**Assignment**: An exact restatement is required. Cover only the lines of the records from the first through the line with "возможность выйти в интернет, то", and skip pictures.

BEGIN

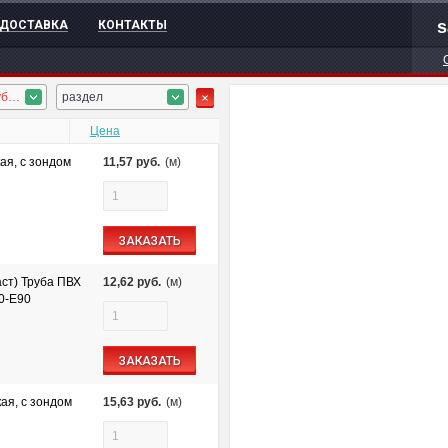
s
ДОСТАВКА
КОНТАКТЫ
ПВХ гофротруба, ПВХ труба
раздел
Цена
ая, с зондом
11,57
руб.
(м)
ЗАКАЗАТЬ
ст) Труба ПВХ
12,62
руб.
(м)
60-E90
ЗАКАЗАТЬ
ая, с зондом
15,63
руб.
(м)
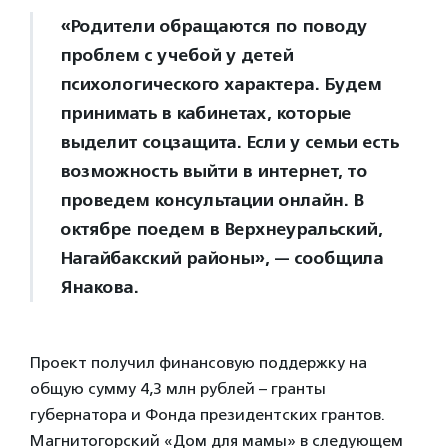
«Родители обращаются по поводу
проблем с учебой у детей
психологического характера. Будем
принимать в кабинетах, которые
выделит соцзащита. Если у семьи есть
возможность выйти в интернет, то
проведем консультации онлайн. В
октябре поедем в Верхнеуральский,
Нагайбакский районы», — сообщила
Янакова.
Проект получил финансовую поддержку на
общую сумму 4,3 млн рублей – гранты
губернатора и Фонда президентских грантов.
Магнитогорский «Дом для мамы» в следующем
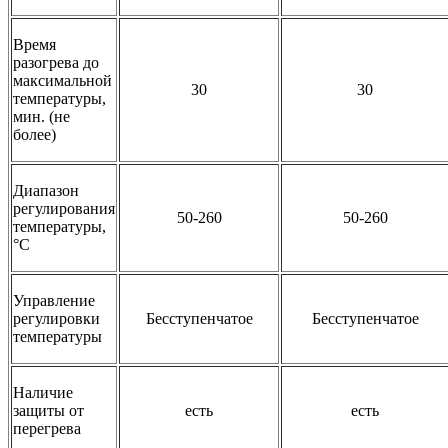
Время
разогрева до
максимальной
30
30
температуры,
мин. (не
более)
Диапазон
регулирования
50-260
50-260
температуры,
°С
Управление
регулировки
Бесступенчатое
Бесступенчатое
температуры
Наличие
защиты от
есть
есть
перегрева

END

**Written solution**:
s
ДОСТАВКА
КОНТАКТЫ
ПВХ гофротруба, ПВХ труба
раздел
Цена
ая, с зондом
11,57
руб.
(м)
ЗАКАЗАТЬ
ст) Труба ПВХ
12,62
руб.
(м)
60-E90
ЗАКАЗАТЬ
ая, с зондом
15,63
руб.
(м)
«Родители обращаются по поводу
проблем с учебой у детей
психологического характера. Будем
принимать в кабинетах, которые
выделит соцзащита. Если у семьи есть
возможность выйти в интернет, то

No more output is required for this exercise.